══ EXTRACTED MATERIAL ══

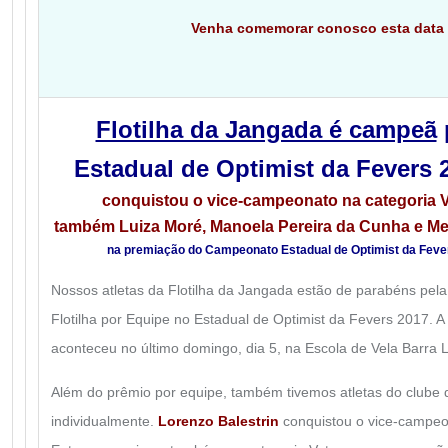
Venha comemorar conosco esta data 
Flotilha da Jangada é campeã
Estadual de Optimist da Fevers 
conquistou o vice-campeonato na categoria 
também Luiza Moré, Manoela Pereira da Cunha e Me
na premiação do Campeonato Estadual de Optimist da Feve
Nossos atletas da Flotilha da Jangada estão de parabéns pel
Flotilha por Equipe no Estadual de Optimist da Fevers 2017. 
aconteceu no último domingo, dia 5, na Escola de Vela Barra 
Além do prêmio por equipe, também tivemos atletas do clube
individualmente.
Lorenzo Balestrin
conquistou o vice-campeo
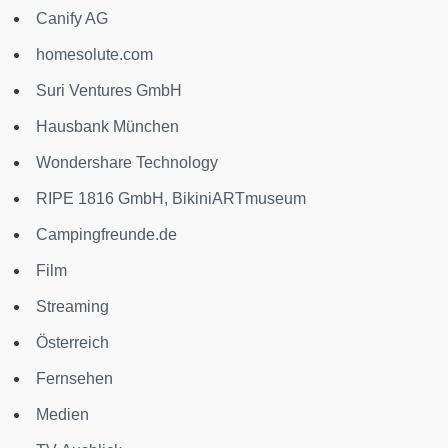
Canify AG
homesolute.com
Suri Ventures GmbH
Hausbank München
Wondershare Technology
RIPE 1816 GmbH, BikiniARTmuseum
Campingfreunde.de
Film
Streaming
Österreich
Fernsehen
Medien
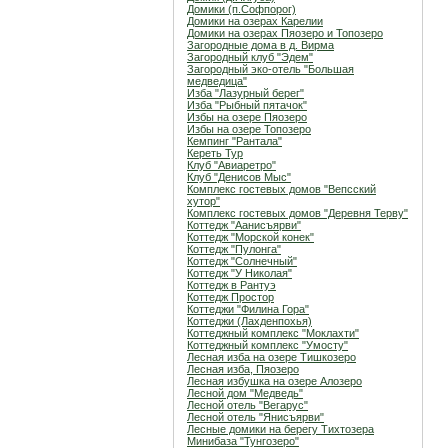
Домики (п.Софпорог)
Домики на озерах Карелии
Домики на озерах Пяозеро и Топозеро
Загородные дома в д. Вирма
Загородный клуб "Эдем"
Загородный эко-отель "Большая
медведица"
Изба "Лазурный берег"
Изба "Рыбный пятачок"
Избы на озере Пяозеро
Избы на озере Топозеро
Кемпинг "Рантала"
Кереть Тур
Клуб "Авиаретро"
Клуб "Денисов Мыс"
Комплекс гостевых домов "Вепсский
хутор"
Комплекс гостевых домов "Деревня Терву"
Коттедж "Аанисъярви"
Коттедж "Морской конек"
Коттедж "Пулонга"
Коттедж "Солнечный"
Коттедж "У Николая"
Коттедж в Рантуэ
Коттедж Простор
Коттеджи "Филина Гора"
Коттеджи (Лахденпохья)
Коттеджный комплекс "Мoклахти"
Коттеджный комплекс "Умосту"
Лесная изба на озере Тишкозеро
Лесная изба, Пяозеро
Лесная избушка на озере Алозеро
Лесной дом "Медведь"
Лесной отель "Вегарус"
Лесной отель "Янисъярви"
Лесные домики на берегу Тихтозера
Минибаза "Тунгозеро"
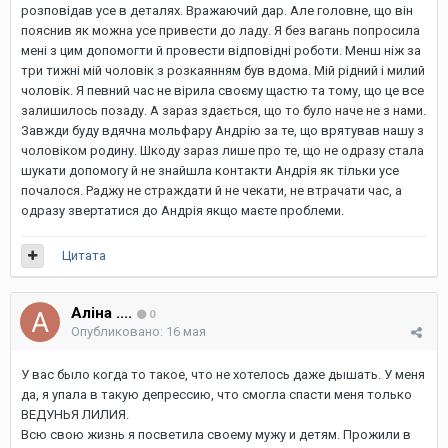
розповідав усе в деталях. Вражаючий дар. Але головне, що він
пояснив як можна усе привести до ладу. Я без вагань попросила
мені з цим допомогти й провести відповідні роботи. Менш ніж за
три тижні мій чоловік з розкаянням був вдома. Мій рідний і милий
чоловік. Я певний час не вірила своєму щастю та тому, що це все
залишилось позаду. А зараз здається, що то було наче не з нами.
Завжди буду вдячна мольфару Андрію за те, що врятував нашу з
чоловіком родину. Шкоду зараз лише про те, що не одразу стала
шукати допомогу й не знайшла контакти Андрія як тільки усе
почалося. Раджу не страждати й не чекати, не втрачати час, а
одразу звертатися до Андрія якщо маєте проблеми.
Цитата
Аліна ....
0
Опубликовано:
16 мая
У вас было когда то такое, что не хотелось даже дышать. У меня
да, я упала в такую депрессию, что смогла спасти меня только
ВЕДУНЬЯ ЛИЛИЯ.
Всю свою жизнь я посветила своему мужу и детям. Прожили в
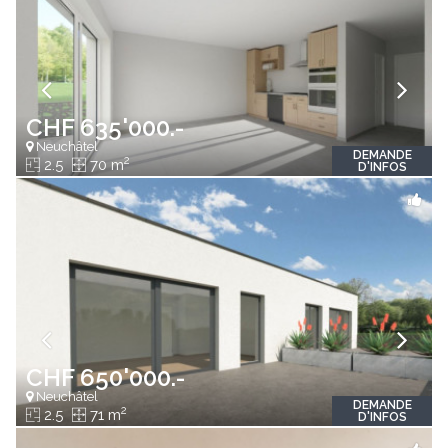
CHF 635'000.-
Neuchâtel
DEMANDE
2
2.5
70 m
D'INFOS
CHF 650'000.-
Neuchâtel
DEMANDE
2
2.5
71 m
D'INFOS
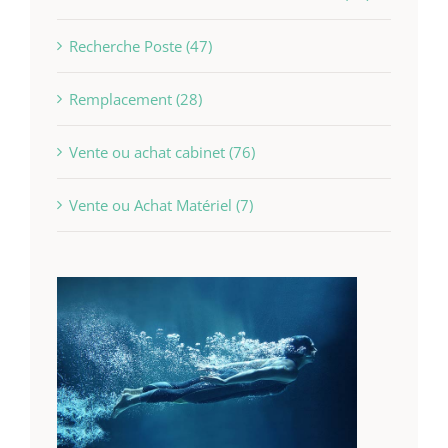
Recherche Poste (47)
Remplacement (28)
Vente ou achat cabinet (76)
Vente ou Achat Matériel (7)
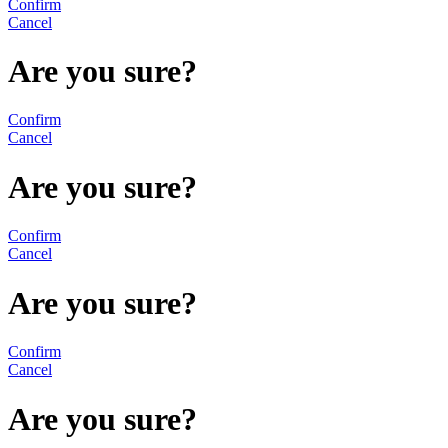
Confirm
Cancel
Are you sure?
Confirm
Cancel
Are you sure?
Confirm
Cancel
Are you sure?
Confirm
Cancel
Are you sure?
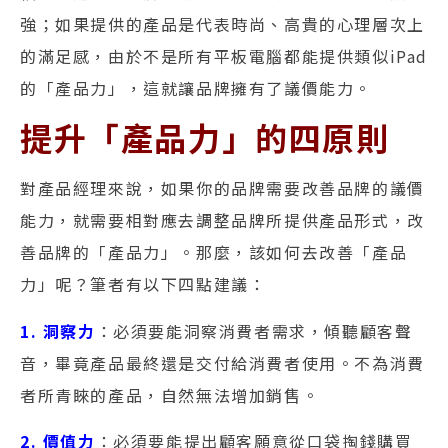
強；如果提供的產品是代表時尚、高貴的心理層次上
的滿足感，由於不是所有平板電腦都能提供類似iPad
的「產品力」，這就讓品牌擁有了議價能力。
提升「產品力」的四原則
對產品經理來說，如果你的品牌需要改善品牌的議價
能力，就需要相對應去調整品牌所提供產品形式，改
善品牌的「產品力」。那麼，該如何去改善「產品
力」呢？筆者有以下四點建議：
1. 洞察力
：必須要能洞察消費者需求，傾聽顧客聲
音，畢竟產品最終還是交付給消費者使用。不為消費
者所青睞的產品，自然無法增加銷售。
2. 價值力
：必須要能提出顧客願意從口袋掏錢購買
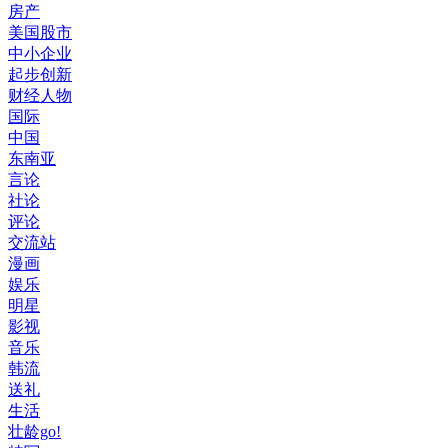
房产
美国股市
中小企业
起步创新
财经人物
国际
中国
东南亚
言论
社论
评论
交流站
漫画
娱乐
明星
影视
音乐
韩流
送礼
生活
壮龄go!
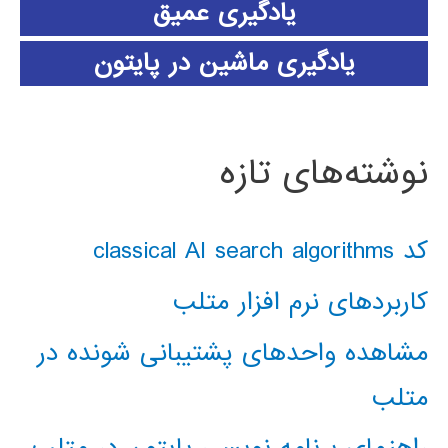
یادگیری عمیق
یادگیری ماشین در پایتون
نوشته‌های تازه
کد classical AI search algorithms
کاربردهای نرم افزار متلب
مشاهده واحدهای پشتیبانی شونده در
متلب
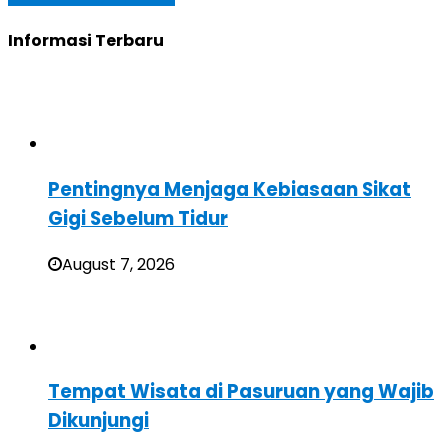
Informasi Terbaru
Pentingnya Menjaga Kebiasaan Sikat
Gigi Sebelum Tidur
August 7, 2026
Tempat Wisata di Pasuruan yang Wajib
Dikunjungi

═══

Provide the count of lines holding the word "Избы" in these entries, and no other words.

2